(Stored data)

══════════════════════════════

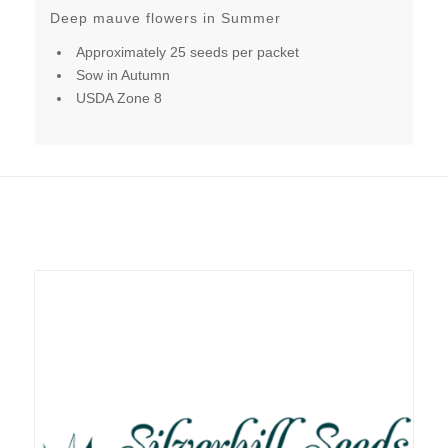
Deep mauve flowers in Summer
Approximately 25 seeds per packet
Sow in Autumn
USDA Zone 8
Related products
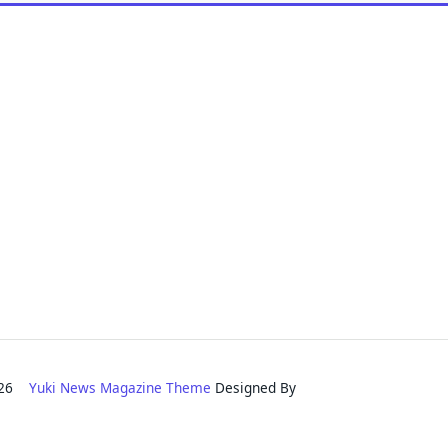
2026
Yuki News Magazine Theme
Designed By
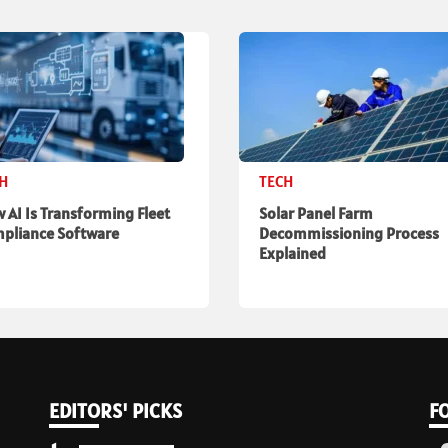
CH
TECH
 AI Is Transforming Fleet
Solar Panel Farm
pliance Software
Decommissioning Process
Explained
EDITORS' PICKS
F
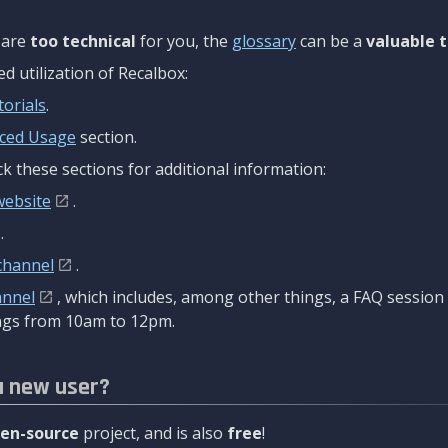
are
too technical
for you, the
glossary
can be a
valuable t
 utilization of Recalbox:
torials
.
ced Usage
section.
k these sections for additional information:
website
.
.
channel
.
annel
, which includes, among other things, a FAQ sessio
gs from 10am to 12pm.
a new user?
en-source
project, and is also
free
!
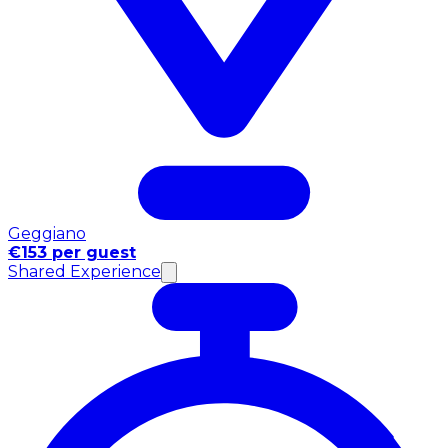
Geggiano
€153 per guest
Shared Experience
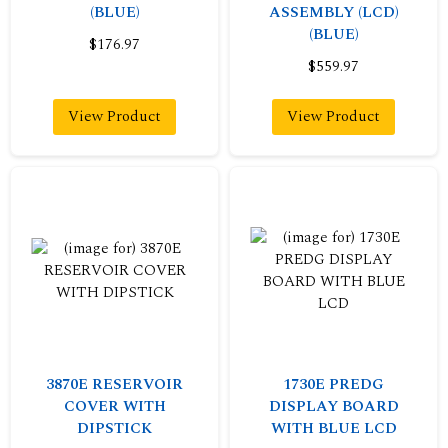
(BLUE)
ASSEMBLY (LCD)
(BLUE)
$176.97
$559.97
View Product
View Product
3870E RESERVOIR
1730E PREDG
COVER WITH
DISPLAY BOARD
DIPSTICK
WITH BLUE LCD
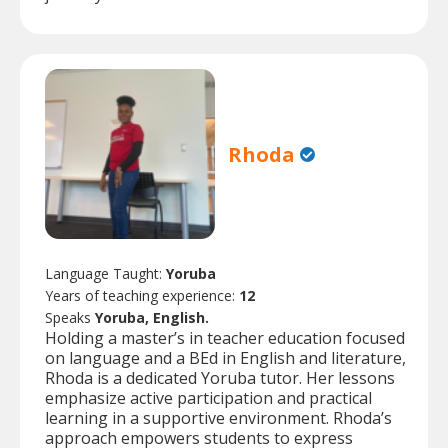
Rhoda
Language Taught:
Yoruba
Years of teaching experience:
12
Speaks
Yoruba, English.
Holding a master’s in teacher education focused
on language and a BEd in English and literature,
Rhoda is a dedicated Yoruba tutor. Her lessons
emphasize active participation and practical
learning in a supportive environment. Rhoda’s
approach empowers students to express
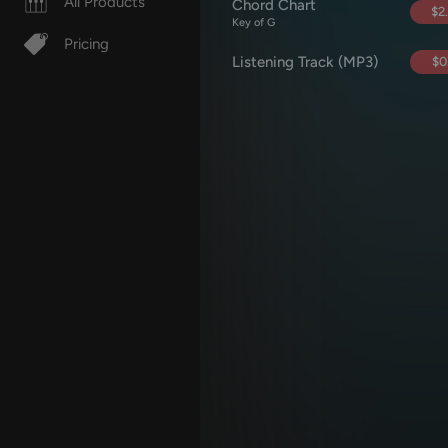
All Products
Chord Chart
$2
Key of G
Pricing
Listening Track (MP3)
$0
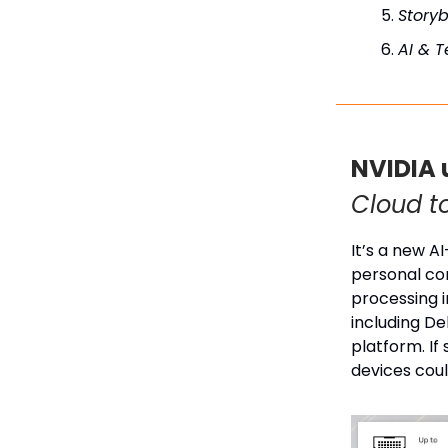
Story
AI & 
NVIDIA 
Cloud t
It’s a new A
personal co
processing i
including De
platform. If
devices cou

══════════════════════════════

## Task
Copy each line from the data above that includes "Rhoda".

## Solution to this problem
Rhoda
Rhoda is a dedicated Yoruba tutor. Her lessons
learning in a supportive environment. Rhoda’s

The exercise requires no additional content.